WORK ITEM: The entries below are to be copied exactly, with nothing left out.

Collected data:

/---

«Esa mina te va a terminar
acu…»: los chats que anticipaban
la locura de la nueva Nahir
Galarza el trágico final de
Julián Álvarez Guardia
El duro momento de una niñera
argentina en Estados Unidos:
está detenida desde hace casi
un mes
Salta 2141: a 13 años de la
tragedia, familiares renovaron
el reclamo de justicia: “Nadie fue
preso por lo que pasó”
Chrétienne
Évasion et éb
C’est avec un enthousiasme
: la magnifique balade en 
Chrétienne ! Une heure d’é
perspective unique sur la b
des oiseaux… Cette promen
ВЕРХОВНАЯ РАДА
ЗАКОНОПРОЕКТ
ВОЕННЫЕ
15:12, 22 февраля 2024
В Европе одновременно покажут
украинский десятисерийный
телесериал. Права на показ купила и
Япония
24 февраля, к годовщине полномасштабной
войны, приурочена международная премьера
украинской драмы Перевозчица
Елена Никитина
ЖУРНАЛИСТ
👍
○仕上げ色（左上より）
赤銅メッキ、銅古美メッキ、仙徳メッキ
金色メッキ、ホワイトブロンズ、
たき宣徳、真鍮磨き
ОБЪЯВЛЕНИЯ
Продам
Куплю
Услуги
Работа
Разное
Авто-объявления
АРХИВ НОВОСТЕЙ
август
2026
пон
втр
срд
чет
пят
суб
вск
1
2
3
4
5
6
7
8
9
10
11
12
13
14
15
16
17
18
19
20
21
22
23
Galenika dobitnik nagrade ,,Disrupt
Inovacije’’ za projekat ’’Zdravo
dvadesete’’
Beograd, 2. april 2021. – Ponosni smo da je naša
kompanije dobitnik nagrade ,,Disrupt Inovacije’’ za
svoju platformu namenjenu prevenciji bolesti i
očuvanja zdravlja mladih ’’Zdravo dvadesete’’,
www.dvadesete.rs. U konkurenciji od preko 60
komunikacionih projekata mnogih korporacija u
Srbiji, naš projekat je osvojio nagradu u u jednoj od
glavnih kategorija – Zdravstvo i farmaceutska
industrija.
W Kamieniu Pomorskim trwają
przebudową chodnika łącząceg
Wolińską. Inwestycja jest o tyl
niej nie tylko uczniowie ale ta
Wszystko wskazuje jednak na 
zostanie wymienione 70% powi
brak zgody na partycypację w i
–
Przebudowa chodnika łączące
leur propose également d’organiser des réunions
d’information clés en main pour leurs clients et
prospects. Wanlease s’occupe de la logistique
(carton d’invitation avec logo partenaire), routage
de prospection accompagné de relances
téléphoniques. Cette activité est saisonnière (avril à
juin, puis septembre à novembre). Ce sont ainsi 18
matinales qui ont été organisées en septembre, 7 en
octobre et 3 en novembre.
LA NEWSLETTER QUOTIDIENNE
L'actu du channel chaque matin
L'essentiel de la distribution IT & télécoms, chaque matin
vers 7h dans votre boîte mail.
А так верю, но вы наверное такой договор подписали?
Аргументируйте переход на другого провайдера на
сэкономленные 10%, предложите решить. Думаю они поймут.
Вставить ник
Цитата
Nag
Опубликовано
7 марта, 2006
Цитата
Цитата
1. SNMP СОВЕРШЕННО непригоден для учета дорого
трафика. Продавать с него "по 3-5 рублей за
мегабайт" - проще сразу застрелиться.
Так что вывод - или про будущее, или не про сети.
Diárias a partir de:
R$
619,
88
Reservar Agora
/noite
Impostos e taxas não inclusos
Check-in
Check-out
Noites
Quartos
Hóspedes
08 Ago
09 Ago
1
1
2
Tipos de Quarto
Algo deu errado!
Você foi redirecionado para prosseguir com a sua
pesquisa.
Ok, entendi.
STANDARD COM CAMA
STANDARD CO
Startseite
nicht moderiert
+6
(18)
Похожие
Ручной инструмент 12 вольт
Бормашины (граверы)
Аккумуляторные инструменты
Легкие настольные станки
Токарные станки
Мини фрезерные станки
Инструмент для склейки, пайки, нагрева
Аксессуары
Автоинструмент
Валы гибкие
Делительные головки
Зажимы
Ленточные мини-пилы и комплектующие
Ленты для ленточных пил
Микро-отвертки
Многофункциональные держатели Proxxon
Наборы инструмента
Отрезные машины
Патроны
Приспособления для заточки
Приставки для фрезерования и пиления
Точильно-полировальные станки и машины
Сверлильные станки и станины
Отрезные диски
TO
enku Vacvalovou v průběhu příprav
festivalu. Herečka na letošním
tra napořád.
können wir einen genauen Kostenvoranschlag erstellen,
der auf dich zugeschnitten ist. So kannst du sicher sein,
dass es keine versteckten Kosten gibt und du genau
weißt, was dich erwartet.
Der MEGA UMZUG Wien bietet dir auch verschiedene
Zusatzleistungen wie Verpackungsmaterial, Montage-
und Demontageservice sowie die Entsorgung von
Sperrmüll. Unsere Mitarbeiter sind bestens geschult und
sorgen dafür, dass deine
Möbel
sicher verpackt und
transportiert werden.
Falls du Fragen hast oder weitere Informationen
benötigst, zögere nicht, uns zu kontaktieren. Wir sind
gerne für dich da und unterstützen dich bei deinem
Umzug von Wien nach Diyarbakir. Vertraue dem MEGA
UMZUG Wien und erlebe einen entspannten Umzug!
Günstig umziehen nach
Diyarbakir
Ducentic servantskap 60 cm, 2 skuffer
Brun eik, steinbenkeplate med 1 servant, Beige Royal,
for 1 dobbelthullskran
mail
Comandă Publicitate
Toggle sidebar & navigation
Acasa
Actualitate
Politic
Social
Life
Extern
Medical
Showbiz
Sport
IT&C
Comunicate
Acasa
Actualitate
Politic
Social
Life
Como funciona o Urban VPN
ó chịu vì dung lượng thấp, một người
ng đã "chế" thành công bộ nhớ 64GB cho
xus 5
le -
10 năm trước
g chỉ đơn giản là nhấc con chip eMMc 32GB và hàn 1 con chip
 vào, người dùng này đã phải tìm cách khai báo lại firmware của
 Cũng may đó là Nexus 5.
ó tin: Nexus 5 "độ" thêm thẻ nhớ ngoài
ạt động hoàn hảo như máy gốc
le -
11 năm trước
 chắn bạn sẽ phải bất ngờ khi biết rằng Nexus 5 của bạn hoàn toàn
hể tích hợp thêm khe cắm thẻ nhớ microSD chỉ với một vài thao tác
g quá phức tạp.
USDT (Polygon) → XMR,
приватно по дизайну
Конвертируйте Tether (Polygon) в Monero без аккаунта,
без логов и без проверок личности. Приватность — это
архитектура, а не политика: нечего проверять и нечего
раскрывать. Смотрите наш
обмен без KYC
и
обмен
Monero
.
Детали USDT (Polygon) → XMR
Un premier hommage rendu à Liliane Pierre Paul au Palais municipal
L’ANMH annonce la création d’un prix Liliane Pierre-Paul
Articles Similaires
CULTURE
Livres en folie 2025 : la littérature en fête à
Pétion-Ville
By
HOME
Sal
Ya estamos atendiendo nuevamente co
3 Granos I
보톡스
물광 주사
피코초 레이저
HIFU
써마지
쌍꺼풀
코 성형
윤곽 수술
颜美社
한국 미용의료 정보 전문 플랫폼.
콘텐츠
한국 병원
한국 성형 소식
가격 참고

\---

SOLVED EXERCISE:
«Esa mina te va a terminar
acu…»: los chats que anticipaban
la locura de la nueva Nahir
Galarza el trágico final de
Julián Álvarez Guardia
El duro momento de una niñera
argentina en Estados Unidos:
está detenida desde hace casi
un mes
Salta 2141: a 13 años de la
tragedia, familiares renovaron
el reclamo de justicia: “Nadie fue
preso por lo que pasó”
Chrétienne
Évasion et éb
C’est avec un enthousiasme
: la magnifique balade en 
Chrétienne ! Une heure d’é
perspective unique sur la b
des oiseaux… Cette promen
ВЕРХОВНАЯ РАДА
ЗАКОНОПРОЕКТ
ВОЕННЫЕ
15:12, 22 февраля 2024
В Европе одновременно покажут
украинский десятисерийный
телесериал. Права на показ купила и
Япония
24 февраля, к годовщине полномасштабной
войны, приурочена международная премьера
украинской драмы Перевозчица
Елена Никитина
ЖУРНАЛИСТ
👍
○仕上げ色（左上より）
赤銅メッキ、銅古美メッキ、仙徳メッキ
金色メッキ、ホワイトブロンズ、
たき宣徳、真鍮磨き
ОБЪЯВЛЕНИЯ
Продам
Куплю
Услуги
Работа
Разное
Авто-объявления
АРХИВ НОВОСТЕЙ
август
2026
пон
втр
срд
чет
пят
суб
вск
1
2
3
4
5
6
7
8
9
10
11
12
13
14
15
16
17
18
19
20
21
22
23
Galenika dobitnik nagrade ,,Disrupt
Inovacije’’ za projekat ’’Zdravo
dvadesete’’
Beograd, 2. april 2021. – Ponosni smo da je naša
kompanije dobitnik nagrade ,,Disrupt Inovacije’’ za
svoju platformu namenjenu prevenciji bolesti i
očuvanja zdravlja mladih ’’Zdravo dvadesete’’,
www.dvadesete.rs. U konkurenciji od preko 60
komunikacionih projekata mnogih korporacija u
Srbiji, naš projekat je osvojio nagradu u u jednoj od
glavnih kategorija – Zdravstvo i farmaceutska
industrija.
W Kamieniu Pomorskim trwają
przebudową chodnika łącząceg
Wolińską. Inwestycja jest o tyl
niej nie tylko uczniowie ale ta
Wszystko wskazuje jednak na 
zostanie wymienione 70% powi
brak zgody na partycypację w i
–
Przebudowa chodnika łączące
leur propose également d’organiser des réunions
d’information clés en main pour leurs clients et
prospects. Wanlease s’occupe de la logistique
(carton d’invitation avec logo partenaire), routage
de prospection accompagné de relances
téléphoniques. Cette activité est saisonnière (avril à
juin, puis septembre à novembre). Ce sont ainsi 18
matinales qui ont été organisées en septembre, 7 en
octobre et 3 en novembre.
LA NEWSLETTER QUOTIDIENNE
L'actu du channel chaque matin
L'essentiel de la distribution IT & télécoms, chaque matin
vers 7h dans votre boîte mail.
А так верю, но вы наверное такой договор подписали?
Аргументируйте переход на другого провайдера на
сэкономленные 10%, предложите решить. Думаю они поймут.
Вставить ник
Цитата
Nag
Опубликовано
7 марта, 2006
Цитата
Цитата
1. SNMP СОВЕРШЕННО непригоден для учета дорого
трафика. Продавать с него "по 3-5 рублей за
мегабайт" - проще сразу застрелиться.
Так что вывод - или про будущее, или не про сети.
Diárias a partir de:
R$
619,
88
Reservar Agora
/noite
Impostos e taxas não inclusos
Check-in
Check-out
Noites
Quartos
Hóspedes
08 Ago
09 Ago
1
1
2
Tipos de Quarto
Algo deu errado!
Você foi redirecionado para prosseguir com a sua
pesquisa.
Ok, entendi.
STANDARD COM CAMA
STANDARD CO
Startseite
nicht moderiert
+6
(18)
Похожие
Ручной инструмент 12 вольт
Бормашины (граверы)
Аккумуляторные инструменты
Легкие настольные станки
Токарные станки
Мини фрезерные станки
Инструмент для склейки, пайки, нагрева
Аксессуары
Автоинструмент
Валы гибкие
Делительные головки
Зажимы
Ленточные мини-пилы и комплектующие
Ленты для ленточных пил
Микро-отвертки
Многофункциональные держатели Proxxon
Наборы инструмента
Отрезные машины
Патроны
Приспособления для заточки
Приставки для фрезерования и пиления
Точильно-полировальные станки и машины
Сверлильные станки и станины
Отрезные диски
TO
enku Vacvalovou v průběhu příprav
festivalu. Herečka na letošním
tra napořád.
können wir einen genauen Kostenvoranschlag erstellen,
der auf dich zugeschnitten ist. So kannst du sicher sein,
dass es keine versteckten Kosten gibt und du genau
weißt, was dich erwartet.
Der MEGA UMZUG Wien bietet dir auch verschiedene
Zusatzleistungen wie Verpackungsmaterial, Montage-
und Demontageservice sowie die Entsorgung von
Sperrmüll. Unsere Mitarbeiter sind bestens geschult und
sorgen dafür, dass deine
Möbel
sicher verpackt und
transportiert werden.
Falls du Fragen hast oder weitere Informationen
benötigst, zögere nicht, uns zu kontaktieren. Wir sind
gerne für dich da und unterstützen dich bei deinem
Umzug von Wien nach Diyarbakir. Vertraue dem MEGA
UMZUG Wien und erlebe einen entspannten Umzug!
Günstig umziehen nach
Diyarbakir
Ducentic servantskap 60 cm, 2 skuffer
Brun eik, steinbenkeplate med 1 servant, Beige Royal,
for 1 dobbelthullskran
mail
Comandă Publicitate
Toggle sidebar & navigation
Acasa
Actualitate
Politic
Social
Life
Extern
Medical
Showbiz
Sport
IT&C
Comunicate
Acasa
Actualitate
Politic
Social
Life
Como funciona o Urban VPN
ó chịu vì dung lượng thấp, một người
ng đã "chế" thành công bộ nhớ 64GB cho
xus 5
le -
10 năm trước
g chỉ đơn giản là nhấc con chip eMMc 32GB và hàn 1 con chip
 vào, người dùng này đã phải tìm cách khai báo lại firmware của
 Cũng may đó là Nexus 5.
ó tin: Nexus 5 "độ" thêm thẻ nhớ ngoài
ạt động hoàn hảo như máy gốc
le -
11 năm trước
 chắn bạn sẽ phải bất ngờ khi biết rằng Nexus 5 của bạn hoàn toàn
hể tích hợp thêm khe cắm thẻ nhớ microSD chỉ với một vài thao tác
g quá phức tạp.
USDT (Polygon) → XMR,
приватно по дизайну
Конвертируйте Tether (Polygon) в Monero без аккаунта,
без логов и без проверок личности. Приватность — это
архитектура, а не политика: нечего проверять и нечего
раскрывать. Смотрите наш
обмен без KYC
и
обмен
Monero
.
Детали USDT (Polygon) → XMR
Un premier hommage rendu à Liliane Pierre Paul au Palais municipal
L’ANMH annonce la création d’un prix Liliane Pierre-Paul
Articles Similaires
CULTURE
Livres en folie 2025 : la littérature en fête à
Pétion-Ville
By
HOME
Sal
Ya estamos atendiendo nuevamente co
3 Granos I
보톡스
물광 주사
피코초 레이저
HIFU
써마지
쌍꺼풀
코 성형
윤곽 수술
颜美社
한국 미용의료 정보 전문 플랫폼.
콘텐츠
한국 병원
한국 성형 소식
가격 참고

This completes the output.